The renal sinuses and perinephric areas were occupied by the tissue surrounding the aorta.
Stents were installed in SMA and both renal arteries, improving perfusion.
The radiologist proposed ECD.
The bone scintigraphy was compatible with this diagnosis, showing an increase in the uptake in both tibias.
Treatment was initiated with prednisone 60 mg/day and methotrexate 10 mg weekly, with symptomatic improvement, so the dose of corticosteroids was gradually reduced to 10 mg. Three months later (March 2008) he had a good response to antibiotic treatment.
Twelve months after diagnosis (May 2008) and the patient was practically asymptomatic, except for edema associated with the use of anagrelide, the patient remained anemic and had leukocytosis.
A scanner showed increased thickness of the periaortic tissue in both ascending and descending aorta and prolongation to the onset of idiopathic iliac arteries.
At 18 months (July 2009), due to knee pain, radiographs showed osteocalcin osteocalcosis in the same location as tibias, which were compatible with alterations in the cycthyrogram and cartidrogus.
A new scanner showed persistent previous findings and increased (70%) in stenosis of the inferior mesenteric artery.
At 28 months of diagnosis (April 2010), the patient began to present signs of congestive heart failure.
The scanner showed thickening of the perirenal tissue, thickening of the bile ducts and increased amount of fluid in the pericardium.

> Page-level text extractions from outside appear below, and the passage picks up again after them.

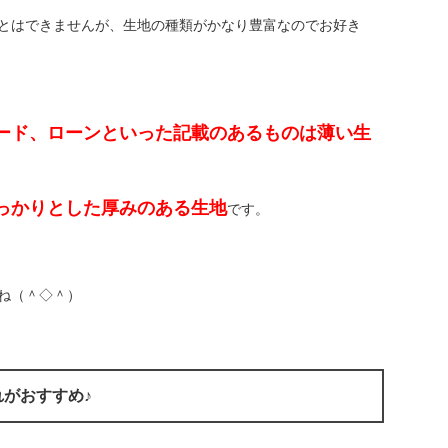
とはできませんが、生地の種類がかなり豊富なのでお好き
ード、ローンといった記載のあるものは薄い生
っかりとした厚みのある生地
です。
ね（＾◇＾）
がおすすめ♪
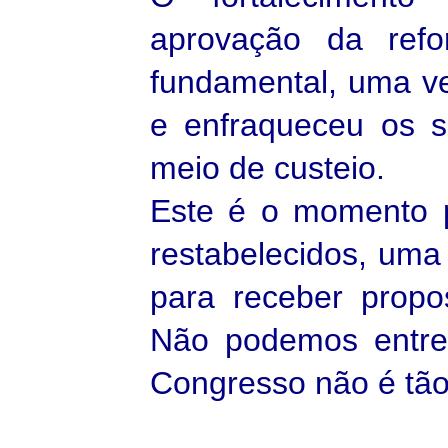
aprovação da refo
fundamental, uma ve
e enfraqueceu os si
meio de custeio.
Este é o momento p
restabelecidos, uma
para receber propo
Não podemos entre
Congresso não é tão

Echocardiography showed a large pericardial effusion with initial signs of tamponade and pericardium irregular surface suggestive of tumoral inversion.
The electrocardiogram showed low voltage.
The patient was hospitalized and a pleuroperipheral window was created.
During the operation, the tension pericardium was found draining 1,200 ml of a brown yellow liquid.
The parietal pericardium was normal and the visceral pericardium was diffusely infiltrated by hard tissue.
Pericardial fluid had histiocytes, as well as the resected parietal pericardial tissue, which had abundant CD-100 granular and foamy cytoplasm cells, and immunohistochemical analysis confirmed that these cells corresponded to CD-100 (AU)
The patient had a clear improvement of symptoms after the procedure.